I looked at Mother’s dark pale blue face.

I had closed her eyes, put my blanket over her and myself, and curled up inside my new, dark home.

There was nowhere else to go, the landlord, the one who called my Mother a whore, had said that we were ‘out’.

And the old hag, who slapped me in the face, would throw me into the pot and cook me up to eat.

I curled closer to Mother’s cold body and dreamt about Father, about the times in the late evenings, in which he had used to come home and eat with us before going to sleep.

I dreamt about Mother when she cooked warm meals and gave me kisses on my forehead.

I dreamt and dreamt until a noise shook me out of my thoughts, the sound of crunching snow.

My home was torn away from me again, as someone took the large blanket that laid above us. Light reached my eyes and made me blink until I saw a figure standing above me.

I felt my heart and my entire body freeze as I looked up to the figure.

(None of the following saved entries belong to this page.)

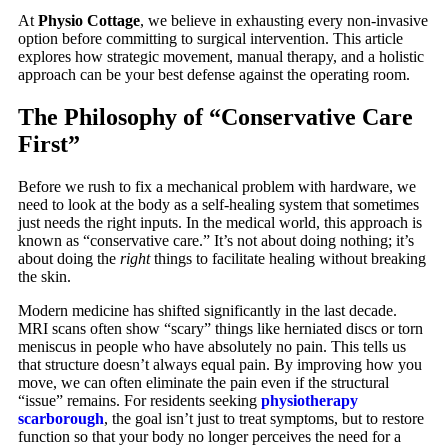
At
Physio Cottage
, we believe in exhausting every non-invasive
option before committing to surgical intervention. This article
explores how strategic movement, manual therapy, and a holistic
approach can be your best defense against the operating room.
The Philosophy of “Conservative Care
First”
Before we rush to fix a mechanical problem with hardware, we
need to look at the body as a self-healing system that sometimes
just needs the right inputs. In the medical world, this approach is
known as “conservative care.” It’s not about doing nothing; it’s
about doing the
right
things to facilitate healing without breaking
the skin.
Modern medicine has shifted significantly in the last decade.
MRI scans often show “scary” things like herniated discs or torn
meniscus in people who have absolutely no pain. This tells us
that structure doesn’t always equal pain. By improving how you
move, we can often eliminate the pain even if the structural
“issue” remains. For residents seeking
physiotherapy
scarborough
, the goal isn’t just to treat symptoms, but to restore
function so that your body no longer perceives the need for a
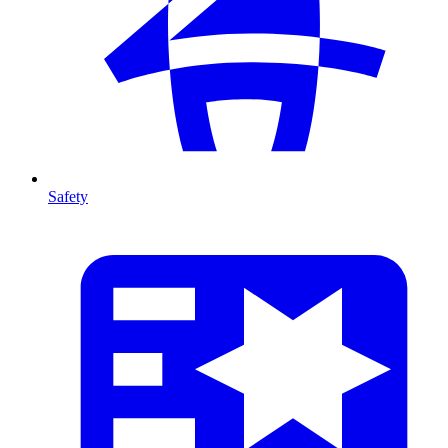
Safety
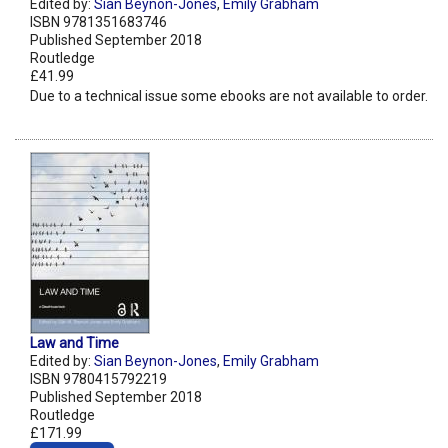
Edited by:
Sian Beynon-Jones
,
Emily Grabham
ISBN 9781351683746
Published September 2018
Routledge
£41.99
Due to a technical issue some ebooks are not available to order.
Law and Time
Edited by:
Sian Beynon-Jones
,
Emily Grabham
ISBN 9780415792219
Published September 2018
Routledge
£171.99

For a moment, the only sound that traveled through the corner was the sound of the merchants and people walking and shouting about their wares.

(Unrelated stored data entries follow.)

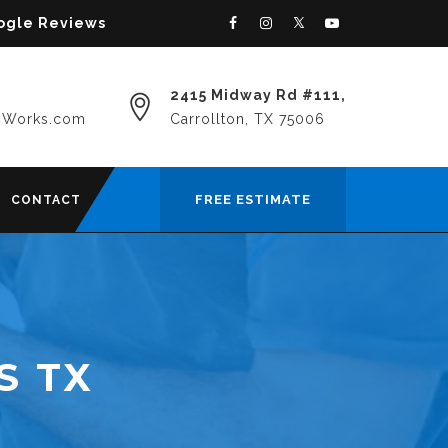
oogle Reviews
2415 Midway Rd #111,
yWorks.com
Carrollton, TX 75006
FREE ESTIMATE
CONTACT
S TX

Right in front of the street corner.

Right in front of us.

“By Ashur.” The figure, a man, said as he took several careful steps backwards into the stream of people going from place to place.

Several people turned to look in his direction, only to stare at me and Mother.

“By the divine, is she dead?”

“Mommy, why is her skin blue?”

“Someone call for an officer!”

A loud crowd started to gather and stare at us.

The man who took my blanket, took small steps towards me, with his hand stretched out. “Come here boy, everything will be alright.” He said softly.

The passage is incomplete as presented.